As NPR reports, the Tipsy Robot, a bar inside Planet Hollywood, is currently tended by robot servers (with a little human supervision to deal with spills and knocked-over glasses.) While it sounds fun, it is an ominous sign of what's to come for humans working in the hospitality industry.

Per the Nevada Independent, between 38 percent and 65 percent of these kinds of jobs will become automated in the next decade or so. That represents between 500,000 and 860,000 gigs disappearing by 2035. As a robot would say, holy bleeping bleep.

Some have tried to put a rosy face on this development, like the University of Nevada, Reno economist Frank Fossen. Fossen told the Nevada Independent that these occupations "will actually be restructured" so that there's a "new division of tasks between human workers and digital algorithms."

"This can actually make workers more productive because as they use these new technologies to become more productive, they could see higher wages and less unemployment," he said. "So some occupations are impacted a lot by A.I., but that doesn't mean the workers will lose their jobs."

The Culinary Union, which represents 60,000 service and hospitality workers in Las Vegas and Reno, isn't quite so cheerful.

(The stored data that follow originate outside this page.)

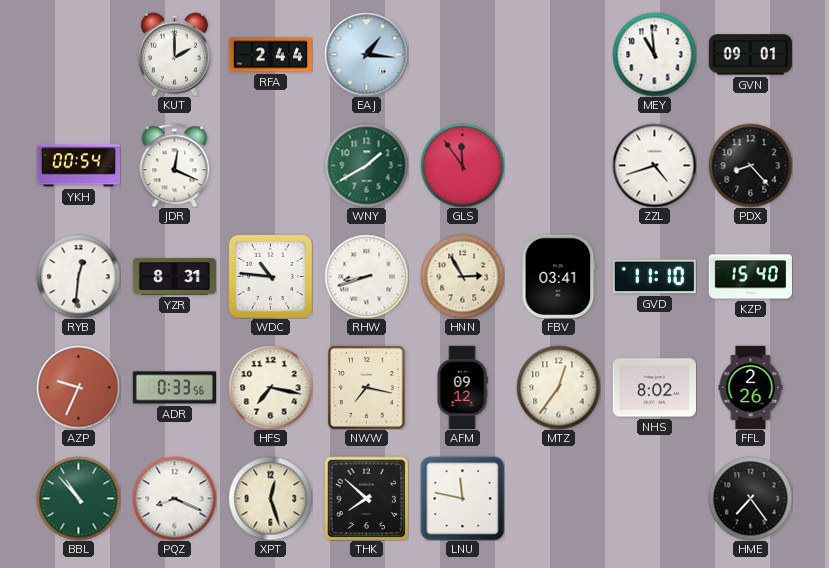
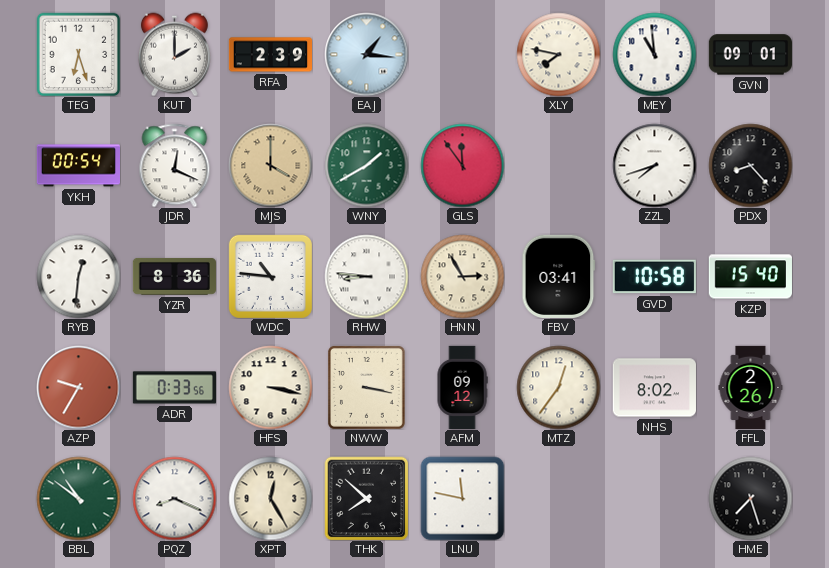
TEG: none -> 6:27
RFA: 2:44 -> 2:39
XLY: none -> 7:47
MJS: none -> 4:00
ZZL: 4:42 -> 7:42
YZR: 8:31 -> 8:36
RHW: 8:42 -> 8:46
GVD: 11:10 -> 10:58
AZP: 9:34 -> 9:35
HFS: 7:17 -> 3:17
NWW: 7:17 -> 3:17
BBL: 10:53 -> 10:51
XPT: 12:27 -> 12:25
HME: 7:24 -> 7:27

Ted Pappageorge, the secretary-treasurer of the union, told NPR: "How do our folks make sure that the jobs that remain, that we can work them? And that we're not thrown out like an old shoe? We're not going to stand for that."

"We'd like to say we're going to be able to get an agreement. But if we have to, we're going to have a big fight and do whatever it takes, including a strike on technology," he added.

But aside from the economic impact, what about the impact on vacationers? Is it the same thing to order a round of shots for your bachelorette party when they're served up by a fancy toaster oven?

"We have a lot of guests that are regular guests, and they come for the personal interaction. They don't come for the technology," Holly Lang, a cocktail waitress at the MGM Grand, told NPR. "There's some things you can't replace."

Of course, as experts point out, service jobs aren't the only thing being taken over by emerging technology. Will AI start taking over financial, marketing, and real estate jobs in Vegas? You can bet on it.